On Thursday, 11 August 2016 at 18:42:51 UTC, Steven Schveighoffer
wrote:
On 8/11/16 2:11 PM, Engine Machine wrote:
I have the need, in some cases, to pass static information to
a template
class but don't want it to affect its type.
import std.algorithm, core.stdc.stdlib;
struct X(int defaultSize = 100)
{
int Size;
int* p;
void foo(int size)
{
Size = max(size, defaultSize);
p = cast(int*)malloc(Size);
}
}
If I do
X!100 x;
X!100 y;
X!50 z;
then I can do
x = y;
but not
x = z;
but of course D things these are completely different types.
The type it
self does not depend on the default size.
And they should be different types. The code generated for the
type is different, in this case it's important to declare these
are not the same type.
For example, if x = y worked, then what should x.foo(5) do?
While one could argue that it can be unsafe, in the my
context, it is not.
Is there any way to get D to understand I want do not want a
template
parameter to be part of the type comparison?
The type is part of the template, and the instantiations are
different.

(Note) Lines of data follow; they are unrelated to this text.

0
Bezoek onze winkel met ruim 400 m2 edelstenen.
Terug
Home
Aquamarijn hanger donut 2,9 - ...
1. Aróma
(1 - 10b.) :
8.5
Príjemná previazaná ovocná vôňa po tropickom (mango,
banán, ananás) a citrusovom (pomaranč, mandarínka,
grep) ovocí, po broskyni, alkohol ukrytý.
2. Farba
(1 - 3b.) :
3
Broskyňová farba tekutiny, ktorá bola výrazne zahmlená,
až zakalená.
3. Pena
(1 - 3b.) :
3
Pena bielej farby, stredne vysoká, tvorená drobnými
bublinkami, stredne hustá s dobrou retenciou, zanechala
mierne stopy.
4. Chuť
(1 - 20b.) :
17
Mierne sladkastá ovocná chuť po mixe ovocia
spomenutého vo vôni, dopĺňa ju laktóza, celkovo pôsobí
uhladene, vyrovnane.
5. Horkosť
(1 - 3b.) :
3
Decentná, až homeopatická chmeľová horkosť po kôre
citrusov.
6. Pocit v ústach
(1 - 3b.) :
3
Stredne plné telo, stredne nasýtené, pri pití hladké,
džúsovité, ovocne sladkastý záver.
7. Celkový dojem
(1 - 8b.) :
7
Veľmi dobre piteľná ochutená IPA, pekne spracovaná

So no.
I use several parameters to pass info to the type that does
not change
affect the type itself. It prevents the "same type" from being
used with
"itself".
Then define how the compiler can convert from one to another.
Or redesign the type to specify the parameters at the right
time.
another example:
struct s(T1, T2)
{
T1;
}
then
s!(int, double)
and
s!(int, float)
should really be the same type! The fact that T2 is not used
is important!
That's not how template types work.
your code is shorthand for:
template s(T1, T2)
{
struct s
{
T1 t1; // I assume you wanted to put a member here?
}
}
Two different instantiations of s create two different
namespaces where the structs are not the same.

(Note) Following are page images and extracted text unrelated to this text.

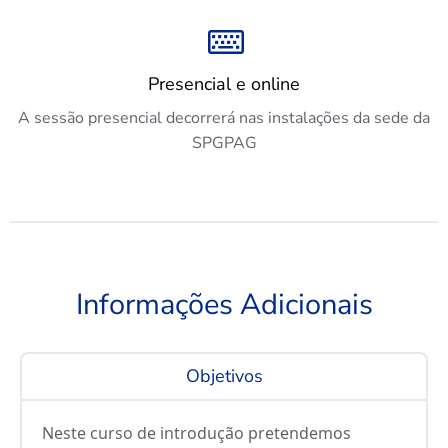
Presencial e online
A sessão presencial decorrerá nas instalações da sede da
SPGPAG
Informações Adicionais
Objetivos
Neste curso de introdução pretendemos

I don't think this proves anything. You just rewrote the
template. T2 is still not used in either case and hence the type
does not depend on it.
Basically your logic is something like: A = 0*5 is different than
B = 0*6. But both are the same, just because they look different
doesn't change that.
I'd suggest if you don't use a template parameter, don't
declare it. If you use it in a member function only (as in your
first example), declare it in the member function as a template
parameter.
I guess D just can't handle it though?
No, it doesn't handle incorrect assumptions very well ;)
-Steve
You are misunderstanding what I am asking or saying.

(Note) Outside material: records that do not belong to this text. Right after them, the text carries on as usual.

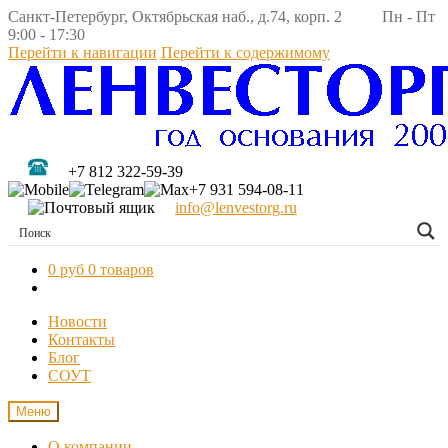
Санкт-Петербург, Октябрьская наб., д.74, корп. 2 Пн - Пт
9:00 - 17:30
Перейти к навигации
Перейти к содержимому
+7 812 322-59-39
+7 931 594-08-11
info@lenvestorg.ru
0 руб
0 товаров
Новости
Контакты
Блог
СОУТ
Меню
О компании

The code may be different, but one reference can store the value
of another. The type itself does not depend on the parameter.
X!100 x;
X!50 y;
50 for y does not change anything to the outside world about y.
So, for all practical purposes, we have
X x;
X y;
in which case we can do
x = y; with no problem.
You are confusing the general case with the specific case. Sure,
in general, it doesn't work, we know that. But not all types are
dependent on their type parameter. Just because such parameters
are specified does not necessarily mean they should be different
types.
My example is not good because the types are different. If I did
something like
void foo(int size)
{
Size = max(size, defaultSize, 100);
p = cast(int*)malloc(Size);
}
Then it would be different.
in this case X!50 and X!100 would be the same. X!101 would not.